Sr. Lead- Technology Regulatory Compliance

Northern Trust, a Fortune 500 company, is a globally recognized, award-winning financial institution that has been in continuous operation since 1889.

Northern Trust is proud to provide innovative financial services and guidance to the world’s most successful individuals, families, and institutions by remaining true to our enduring principles of service, expertise, and integrity. With more than 130 years of financial experience and over 22,000 partners, we serve the world’s most sophisticated clients using leading technology and exceptional service.

Summary:

The Sr Lead, Technology Regulatory Compliance is responsible for supporting the day-to-day operations of the APAC Technology Regulatory Compliance team and working with risk and control teams in other global sites to establish and maintain a highly effective IT control environment and IT compliance posture. You will report to the Senior Manager of Technology Regulatory Compliance and be part of a dedicated and outstanding team that focuses on promoting control / compliance awareness and appropriately manage compliance risks within the global information technology organization.

Responsibilities:

Responsible to ensure compliance with Technology related regulatory / statutory requirements in the APAC region.

Engage with all 3 LODs and get onboarded on various risk events – risk treatment | risk metrics | major incidents impacting APAC region.

Coordinate both internal and external audit engagements, facilitate evidence gathering requirements, ongoing vetting of issues identified by Internal Audit with Control Owners including appropriate action plans and remediation / milestone dates

Interpret and assess the impact of new and evolving technology regulations in the APAC region.

Serve as a key liaison between internal / external auditors and technology stakeholders.

Advise on how to apply and interpret standards and controls, considering threats, risks, trends across the organization, and compensating controls

Support risk assessment activities serving as a subject matter expert on understanding the risk and providing support in elevating the risk treatment for approval.

Support the Issue Management process – Audit | Regulatory | Self-identified. Review the management action plan proposed by the accountable/responsible technology owner. Challenge and provide advice on audit remediation plans. Facilitate discussion of Technology accountable audit issues at the Issue Remediation Council.

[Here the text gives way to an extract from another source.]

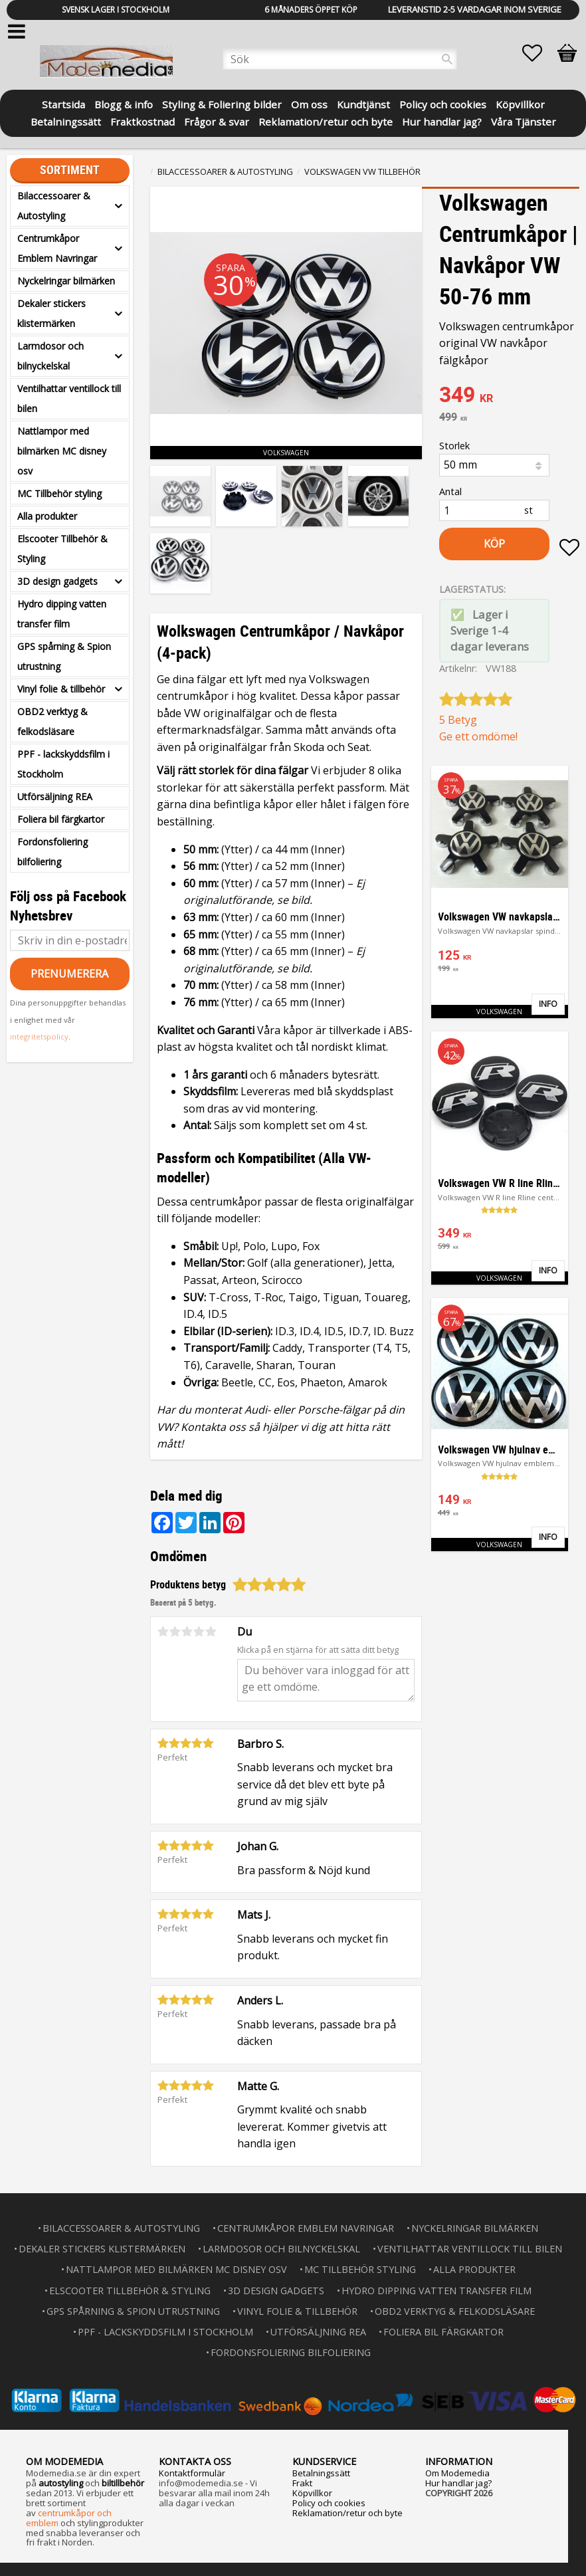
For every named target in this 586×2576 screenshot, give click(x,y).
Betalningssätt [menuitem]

Responsible to Analyse and derive a Legal Entity view of the outcome of technology control assurance program, including control inventory, risk and control (PRC) framework, and align with regulatory requirements in the APAC region.

Leverage automation and analytics to build state of the art compliance environment and continuous control monitoring platform.

Prepare the governance packs, compliance reports/dashboards and metrics for senior leadership in the APAC region.

Setting frameworks and manage technology regulatory compliance operations to ensure adequate reporting and timely response to regulatory exams in APAC regions, including Australia, Singapore, India, China and other regions.

Work with other leaders within Norther Trust’s technology management and three lines of defenses to assist in timely addressing control gaps, identifying potential opportunities for improvement, and advising on control designs for large complex programs (e.g., cloud, API, third-party vendor oversight, data governance).

Influence behaviors to reduce risk and foster a strong technology risk management culture throughout the enterprise.

Knowledge & Skills:

In-depth understanding and experiences of information security, IT regulatory/ statutory compliance, IT audit and/or IT risk management principles.

In-depth understanding of IT risk assessments and control testing. Experiences of GRC systems (e.g., ServiceNow, Fusion etc.) preferred

Experience in automation and data analytics preferred.

Strong collaboration and stakeholder management skills.

Innovative thinking and leadership with an ability to lead and motivate cross-functional, interdisciplinary teams.

Highly flexible and adaptable to change, technology forward thinking.

Comfortable operating in a dynamic and complex regulatory landscape.

Woking knowledge of tools such as Confluence, Power BI, MS Office suite.

Experience Required:

A bachelor’s degree in engineering, Information Technology, Management Information Systems, Computer Science or a related discipline.

At least 12+years of technology risk management, control functions, audit services experience, or similar experience with transferable skills. Financial Services industry experience is a plus.

Certification in IT Security viz CEH / CISA / CISSP / CISM preferred.